Robinsons Retail Holdings, Inc. (RRHI), a member of the Gokongwei Group, reported a 54.5 percent drop in attributable net income to P537 million in the first quarter of the year. In a disclosure to the Philippine Stock Exchange, the firm said its bottomline was weighed down by higher interest expense resulting from the acquisition financing of the Bank of the Philippine Islands (BPI) shares earlier this year, foreign exchange losses, and lower earnings from associates.
RRHI President and CEO Robina Gokongwei-Pe
“The higher interest expense for the purchase of the BPI shares should be offset by the expected cash dividends from BPI when declared,” RRHI noted.

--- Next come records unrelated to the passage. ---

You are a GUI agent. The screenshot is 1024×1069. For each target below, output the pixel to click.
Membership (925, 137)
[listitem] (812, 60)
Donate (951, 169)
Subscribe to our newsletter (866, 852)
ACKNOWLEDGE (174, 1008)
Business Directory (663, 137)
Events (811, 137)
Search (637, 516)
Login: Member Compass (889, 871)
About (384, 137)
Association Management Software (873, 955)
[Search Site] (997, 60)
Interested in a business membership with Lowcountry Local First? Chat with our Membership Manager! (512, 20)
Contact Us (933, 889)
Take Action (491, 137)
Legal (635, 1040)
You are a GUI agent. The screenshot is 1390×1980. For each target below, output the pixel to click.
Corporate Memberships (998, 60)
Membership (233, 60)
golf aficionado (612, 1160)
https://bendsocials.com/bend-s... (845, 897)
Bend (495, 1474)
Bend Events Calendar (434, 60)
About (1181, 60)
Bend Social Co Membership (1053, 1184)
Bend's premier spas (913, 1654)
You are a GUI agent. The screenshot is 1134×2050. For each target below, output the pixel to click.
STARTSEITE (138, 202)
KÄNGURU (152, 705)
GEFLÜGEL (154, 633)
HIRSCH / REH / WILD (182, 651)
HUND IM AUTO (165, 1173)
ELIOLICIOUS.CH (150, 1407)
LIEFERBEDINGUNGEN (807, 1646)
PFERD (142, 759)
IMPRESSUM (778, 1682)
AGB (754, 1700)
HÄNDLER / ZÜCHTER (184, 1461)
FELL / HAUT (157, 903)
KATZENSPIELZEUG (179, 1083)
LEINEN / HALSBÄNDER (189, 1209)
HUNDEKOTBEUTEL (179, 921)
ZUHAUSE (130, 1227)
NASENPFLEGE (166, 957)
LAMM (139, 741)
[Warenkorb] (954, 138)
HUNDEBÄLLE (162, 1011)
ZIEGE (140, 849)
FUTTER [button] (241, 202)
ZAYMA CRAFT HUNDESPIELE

Core net income (net income excluding foreign exchange gains or losses, interest income from bonds, equity in earnings from associates, interest expense related to the BPI shares, and others) improved by 20.5 percent to P1.1 billion in the first quarter of 2023 on the back of the company’s solid operating performance. Consolidated net sales grew 13.1 percent year-on-year to P44.6 billion in the first quarter of 2023 on the back of healthy blended same store sales growth (SSSG) of 9.2 percent augmented by fresh revenue contributions from new stores. The supermarkets, drugstores, department stores, and convenience stores segments all delivered double-digit revenue growth for the period. The reopening theme continues to work in the company’s favor while consumer demand – especially from the middle-class target market has been largely resilient. The business also continued to see its gross profit and operating income accelerate relative to the topline, growing by 15.9 percent to P10.5 billion and 14.8 percent to P1.8 billion, respectively, in the first quarter. This was aided by improvements in category mix, economies of scale, better operating leverage, and various cost saving initiatives. “Our dynamic growth strategies and multi-format business model has enabled us to capture the resilience in consumer spending,” said RRHI President and CEO Robina Gokongwei Pe. She added that, “As such, we will continue to open stores in underserved areas, improve efficiency within our stores through assortment changes and streamlining expenses, and capitalize on our growing digital presence to reach more shoppers.”